Sobhi Moussa didn't want any trouble. No more violence, you understand. Friends picked him up in an old family car and he sneaked out the back gate of the hospital. And back in Alexandria, 20 minutes from this dreary town with its cheap carpets and riot police and veiled ladies, it was the same story. There wasn't a Brotherhood election poster in the streets, although the NDP had plastered every wall with their own candidates.
In Cairo, the ruling party had been handing out meat at election meetings – better than outright bribes, I suppose – and I couldn't help noticing that one of the local Alexandria NDP candidates was engineer Tareq Talaat Mustafa, brother of the well-known Cairo businessman sentenced to death – and then mysteriously un-sentenced – for sending an ex-policeman to murder the Lebanese singer Suzanne Tamim in Dubai not so long ago.
In the Brotherhood headquarters, they were all praying when we arrived – as well they might since their gains in the 2005 election might now be reduced to zero – and complaining. Sixty-three members of the Brotherhood – illegal but tolerated, as the Egyptian government likes to say – were thrown into jail in Alexandria yesterday.
In all, 250 members had been arrested in Alexandria in three weeks, 1,500 in all Egypt, according to the party leader in the city, Hussain Mohamed Ibrahim. His party had four candidates banned by the authorities – despite a court order to the contrary – and he was handing out video-grabs of plain-clothes men beating up party supporters and an already fully-stuffed ballot box being taken into a local polling station by the back door. All quite legitimate, of course. And in theory, democracy is at work. Almost 40 million Egyptians could have voted yesterday – even deserts do not produce such mirages – and 10,000 polling stations which are – yet again, of course – unmonitored by local or foreign observers and from which all party candidates are forbidden entrance.
The Brotherhood had 130 candidates, the NDP 839. Government "sources" (meaning Mr Mubarak's lackeys) talk of the total collapse of the Brotherhood. They may be right.
It's the same old Egyptian magic. In one Alexandria district, Mr Ibrahim's men counted 10,570 voters, of whom about 7,500 supposedly said they had voted for the Brotherhood, while in another they said that 5,000 out of 6,000 men and women voted for them. That may well be the case, but that's not what today's official results are going to say.

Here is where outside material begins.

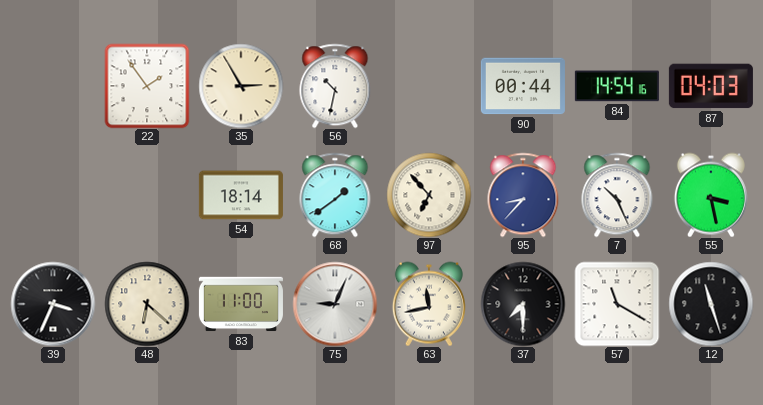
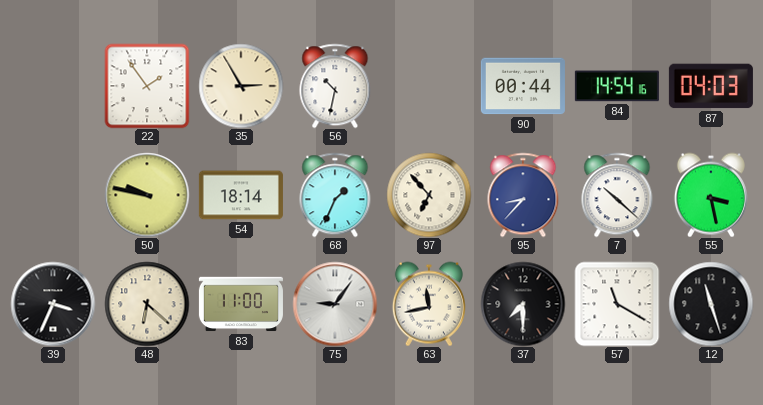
50: none -> 9:47
68: 1:39 -> 1:34
7: 10:26 -> 10:22
75: 9:04 -> 9:06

There was much thumping of fists on desks at the Brotherhood's office. They would not only complain to the Supreme Court about fake election results, Mr Ibrahim announced to us, they would go to the international court. To The Hague, no less. And that will have the NDP and its wondrous president of Egypt shaking in their well-polished boots.
And so tell me, I asked Mr Ibrahim, if 82 year-old Hosni Mubarak was still president at the age of 182 years, would the Brotherhood still fight these preposterous elections? "It's too soon to say," he murmured. See what I mean about being very careful?